- Opening Delimiter -

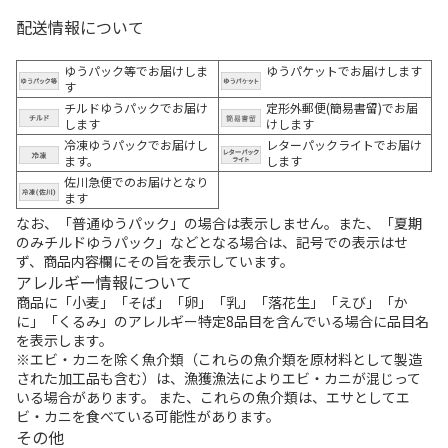
配送情報について
ゆうパック等でお届けしま
ゆうパケットでお届けします
す
チルドゆうパックでお届け
定形外郵便(簡易書留)でお届
します
けします
冷凍ゆうパックでお届けし
レターパックライトでお届け
ます。
します
佐川急便でのお届けとなり
ます
なお、「普通ゆうパック」の場合は表示しません。また、「夏期
のみチルドゆうパック」などとなる場合は、記号での表示はせ
ず、商品内容欄にその旨を表示しています。
アレルギー情報について
商品に「小麦」「そば」「卵」「乳」「落花生」「えび」「か
に」「くるみ」のアレルギー特定8品目を含んでいる場合に品目名
を表示します。
※エビ・カニを除く魚介類（これらの魚介類を原材料として製造
された加工品も含む）は、漁獲漁法によりエビ・カニが混じって
いる場合があります。 また、これらの魚介類は、エサとしてエ
ビ・カニを食べている可能性があります。
その他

- Closing Delimiter -

The task: Without changing a word, retype the data above and omit its pictures.

Task output:
配送情報について
ゆうパック等でお届けしま
ゆうパケットでお届けします
す
チルドゆうパックでお届け
定形外郵便(簡易書留)でお届
します
けします
冷凍ゆうパックでお届けし
レターパックライトでお届け
ます。
します
佐川急便でのお届けとなり
ます
なお、「普通ゆうパック」の場合は表示しません。また、「夏期
のみチルドゆうパック」などとなる場合は、記号での表示はせ
ず、商品内容欄にその旨を表示しています。
アレルギー情報について
商品に「小麦」「そば」「卵」「乳」「落花生」「えび」「か
に」「くるみ」のアレルギー特定8品目を含んでいる場合に品目名
を表示します。
※エビ・カニを除く魚介類（これらの魚介類を原材料として製造
された加工品も含む）は、漁獲漁法によりエビ・カニが混じって
いる場合があります。 また、これらの魚介類は、エサとしてエ
ビ・カニを食べている可能性があります。
その他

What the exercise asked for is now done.